Can yo explain what cutting on the "mats" mean. What are mats and where to purchase? Is more materials required besides the sticky flock?


----------



## DivineBling (Sep 14, 2010)

ccolors1 said:


> Can yo explain what cutting on the "mats" mean. What are mats and where to purchase? Is more materials required besides the sticky flock?


A mat refers to something like a Cricut sticky mat. I have one but I never use it. You can cut Sticky Flock right on the backer paper that it comes on. You don't need anything other than the material for cutting.


----------



## Gilligan (Dec 11, 2009)

Sorry to dig up this thread but that is what happens when one does what he's supposed to and searches. 

I have a budding t-shirt business, we screen print and do t-shirt vinyl and transfers (depending on needs) as well as embroider. This rhinestone thing is looking MIGHTY tempting especially given that I already have work for it waiting on me!

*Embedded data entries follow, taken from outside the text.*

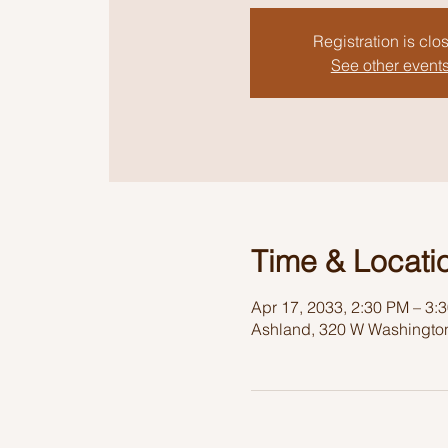
Registration is clo
See other event
Time & Locati
Apr 17, 2033, 2:30 PM – 3:
Ashland, 320 W Washington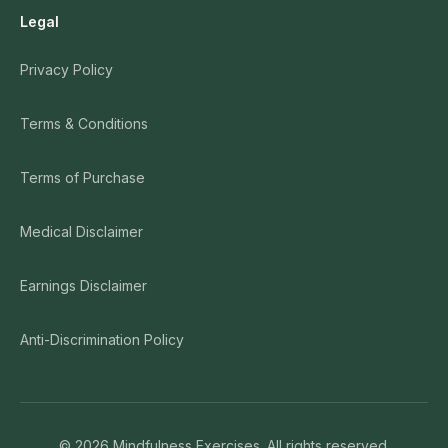
Legal
Privacy Policy
Terms & Conditions
Terms of Purchase
Medical Disclaimer
Earnings Disclaimer
Anti-Discrimination Policy
©
2026
Mindfulness Exercises. All rights reserved.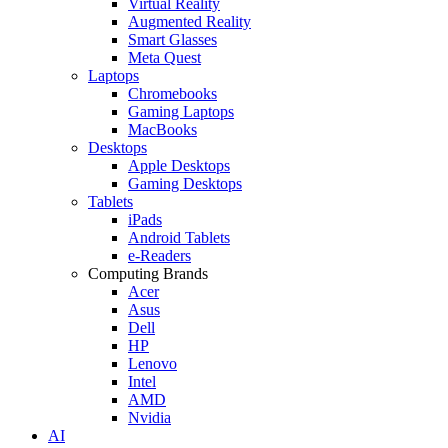
Virtual Reality
Augmented Reality
Smart Glasses
Meta Quest
Laptops
Chromebooks
Gaming Laptops
MacBooks
Desktops
Apple Desktops
Gaming Desktops
Tablets
iPads
Android Tablets
e-Readers
Computing Brands
Acer
Asus
Dell
HP
Lenovo
Intel
AMD
Nvidia
AI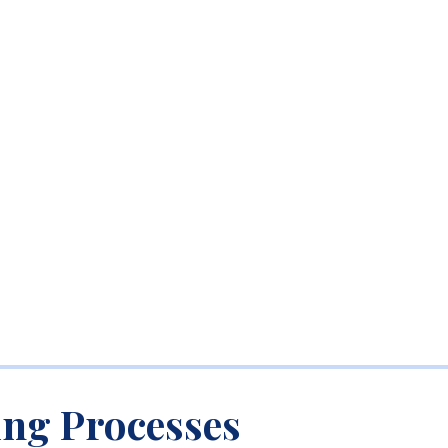
ing Processes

So I have a cutter Graphtec Robo Pro (the $950 one, not the cricut type one) and a Hotronix 16x16 autoclam (as well as a 9x12 swing away I picked up at a pawnshop for $100 bucks!). Right now we do everything in Illustrator using the cutting master plug in and I'd love to stay there... just doesn't seem like a real option unfortunately.

So after looking and looking and looking I've come to WinPCSIGN Pro and seems ok... but then I look at this Funtime Deluxe and it seems basically identical from the videos. So given that I have a fairly main stream cutter, I'm not afraid to move a project into Illustrator to cut it... what would I be giving up if I saved $120 bucks and just got Funtime deluxe?

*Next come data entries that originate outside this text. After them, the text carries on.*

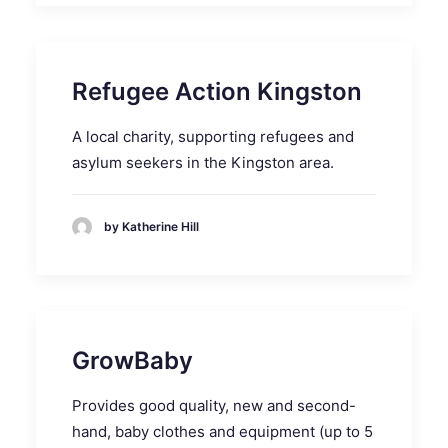
Refugee Action Kingston
A local charity, supporting refugees and
asylum seekers in the Kingston area.
by Katherine Hill
GrowBaby
Provides good quality, new and second-
hand, baby clothes and equipment (up to 5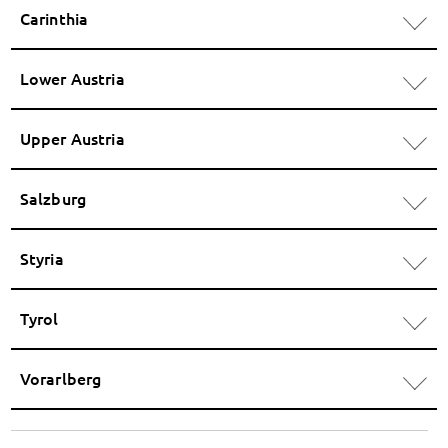
Carinthia
Lower Austria
Upper Austria
Salzburg
Styria
Tyrol
Vorarlberg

The wife would likely still draw everything in Illustrator and then bring it over to the rhinestone program to flesh it out with stones... unless she finds drawing in the rhinestone program that much better, but after 10+ years of Illustrator, I doubt it!

Thanks, look forward to getting started.


----------



## L144S (Aug 5, 2011)

I have funtime and I am looking to upgrade. the big problems for me are fill type, very limited and th ability to draw a project and then separate by color to get weed boxes that will line up to stack sticky flock designs. I don't know what fill types are available in WSP, guessing the same but I know you can separate a design by color.


----------



## Gilligan (Dec 11, 2009)

Is there a demo of funtime deluxe?

I'm curious about this. Can you not make layers for different colors manually? I would assume this is how we would work anyway so if you can do it that way then you can make a "box" that transcends layers and makes the boxes you speak of.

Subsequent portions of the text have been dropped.